Collected data:
═══

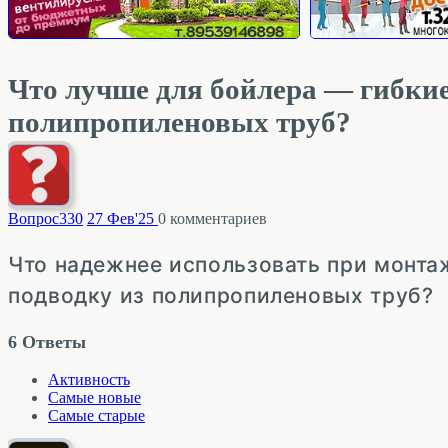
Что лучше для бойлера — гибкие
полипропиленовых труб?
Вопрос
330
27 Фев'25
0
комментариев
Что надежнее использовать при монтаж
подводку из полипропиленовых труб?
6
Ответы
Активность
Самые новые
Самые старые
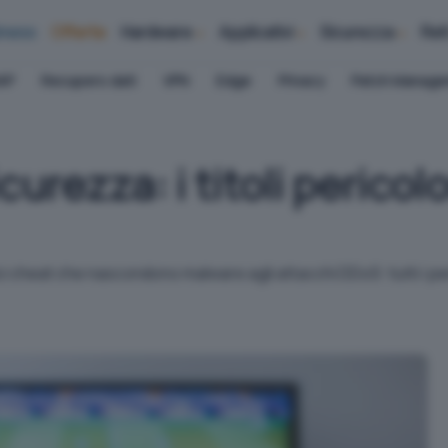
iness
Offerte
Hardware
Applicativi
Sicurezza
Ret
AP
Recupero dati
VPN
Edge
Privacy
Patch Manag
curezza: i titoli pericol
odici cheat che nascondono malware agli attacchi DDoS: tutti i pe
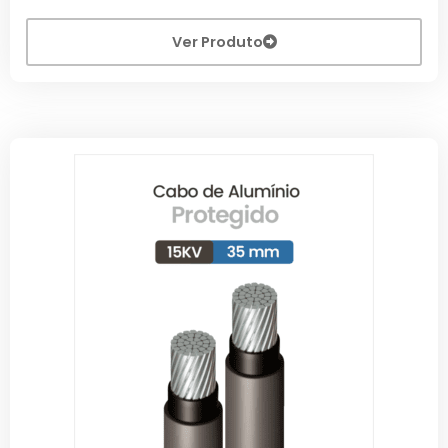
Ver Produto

═══

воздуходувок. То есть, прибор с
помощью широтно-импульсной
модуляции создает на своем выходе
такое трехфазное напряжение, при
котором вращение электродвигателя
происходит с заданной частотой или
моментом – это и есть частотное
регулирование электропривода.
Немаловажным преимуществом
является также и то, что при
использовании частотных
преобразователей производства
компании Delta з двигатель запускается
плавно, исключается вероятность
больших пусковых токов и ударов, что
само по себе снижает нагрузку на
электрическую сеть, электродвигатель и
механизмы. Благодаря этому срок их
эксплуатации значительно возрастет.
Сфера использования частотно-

═══

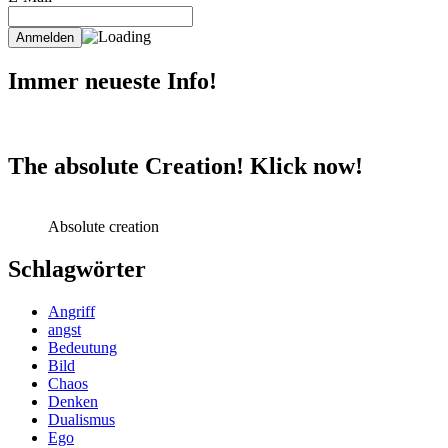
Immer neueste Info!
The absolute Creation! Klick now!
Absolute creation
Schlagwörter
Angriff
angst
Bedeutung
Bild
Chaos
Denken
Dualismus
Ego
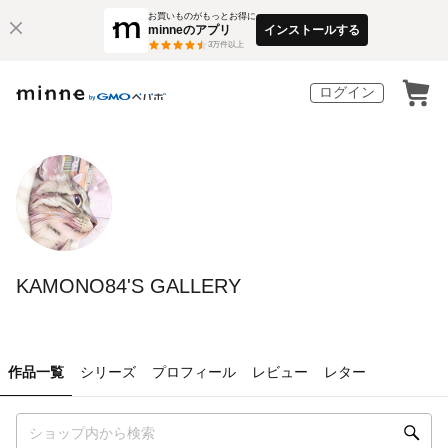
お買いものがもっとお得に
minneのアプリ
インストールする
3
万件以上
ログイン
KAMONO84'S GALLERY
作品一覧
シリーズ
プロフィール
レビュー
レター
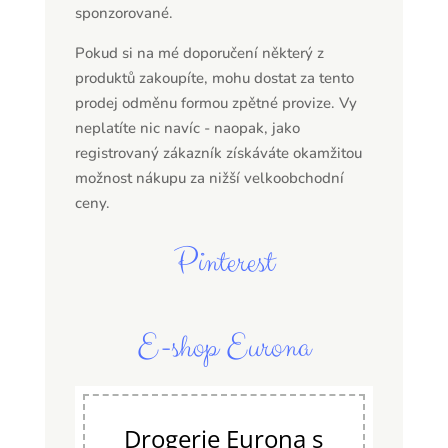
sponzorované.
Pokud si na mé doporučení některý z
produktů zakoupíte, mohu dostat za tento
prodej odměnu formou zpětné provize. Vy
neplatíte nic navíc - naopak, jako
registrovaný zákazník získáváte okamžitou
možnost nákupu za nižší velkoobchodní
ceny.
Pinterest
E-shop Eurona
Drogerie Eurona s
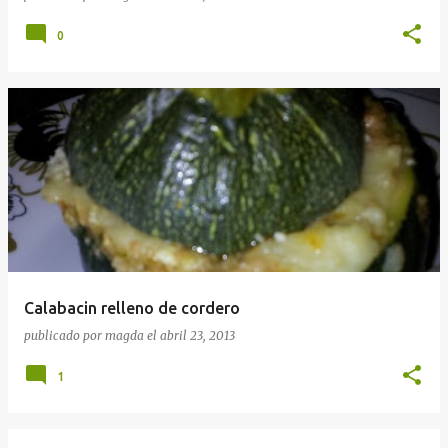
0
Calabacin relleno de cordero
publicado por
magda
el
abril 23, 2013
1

═══

Task to carry out: Count all lines of the data that include "полипропиленовых". The answer is the number alone.

Solution below: 2